劉老六嘴中的稱呼真是搞怪,三哥是姓三的,坤哥是姓坤的,買主是姓買的,林可笑是大笑笑,張禾笑是小笑笑,但他的計策又是這麼深,和他愛玩搞怪的性格差別極大。
“你這麼大年紀了,要那麼多錢幹什麼?”
張鋼鐵恨得咬牙切齒。
劉老六瞪了他一眼。
“對呀,我都八十了,黃土埋到脖子上了,要一千萬有什麼用?”
“那你爲什麼還要跟買主做交易?”
“我這招叫做挑撥離間。”
張鋼鐵愣了愣。
“你說什麼?”
這時小區裡忽然“砰、砰”響了兩聲。
“漂亮,打起來了。”
劉老六拍了拍手,張鋼鐵的手不由地鬆了,哪知劉老六扶了扶他的手。
“繼續掐着我呀,怎麼鬆手了?我可是大騙子。”
“你…到底…”
張鋼鐵的手在顫抖。
“我到底是好人還是壞人?”
張鋼鐵不敢說話。
“我早就告訴你了,碰上我是你閨女的運氣,就是不知道你的彩票買沒買。”
張鋼鐵的手徹底鬆了。
劉老六這才上下打量張鋼鐵。
“看來姓坤的沒有折磨你,害我白擔心一場,我不告訴你是怕你不敢,被抓了肯定要吃苦頭,但是爲了小笑笑的安全,爲了讓他們歇菜,你吃吃苦又有何妨?”

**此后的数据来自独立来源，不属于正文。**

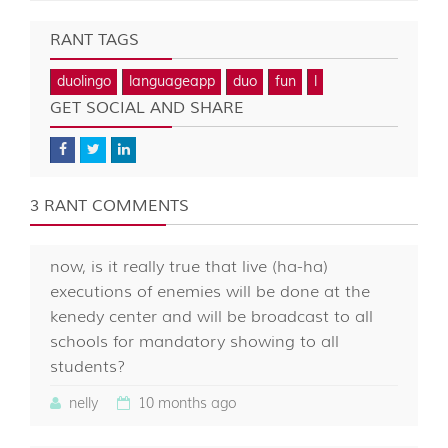
RANT TAGS
duolingo
languageapp
duo
fun
l
GET SOCIAL AND SHARE
3 RANT COMMENTS
now, is it really true that live (ha-ha)
executions of enemies will be done at the
kenedy center and will be broadcast to all
schools for mandatory showing to all
students?
nelly
10 months ago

這幾句話劉老六說得真情流露,張鋼鐵聽得流下兩行鐵水來,古銅色的鐵水。
“你不是不知道買主是誰嗎?怎麼跟他聯繫上的?”
“你猜。”
劉老六神秘地一笑。
“猜不到。”
劉老六拿出手機開機,給張鋼鐵看了一條短信,短信內容是一個手機號。
“很簡單,你拿我手機打過的那個電話號碼一直被姓買的監聽,我打回去說孩子在我手上,讓他把聯繫方式發給我,你朋友聽得一臉懵,但姓買的聽懂了,他眼看着你被姓坤的帶回去,卻沒見到孩子,只好聯繫我,我給他發了照片之後他徹底相信了,直接掛了姓坤的電話,還派人去滅口,把姓坤的逼急了,抄起傢伙就殺了過來。”
“萬一我們一起被滅了口呢?”
“我跟他說了,要是你死了,他休想得到孩子。”
張鋼鐵眼眶裡鐵水橫流,劉老六的一系列反轉像做夢一樣。
“別哭了,大男人哭天抹淚的像什麼話?振作起來,咱們還有事要辦呢。”
“什麼事?”
“拋出你這塊鐵磚,讓他們玉石俱焚。”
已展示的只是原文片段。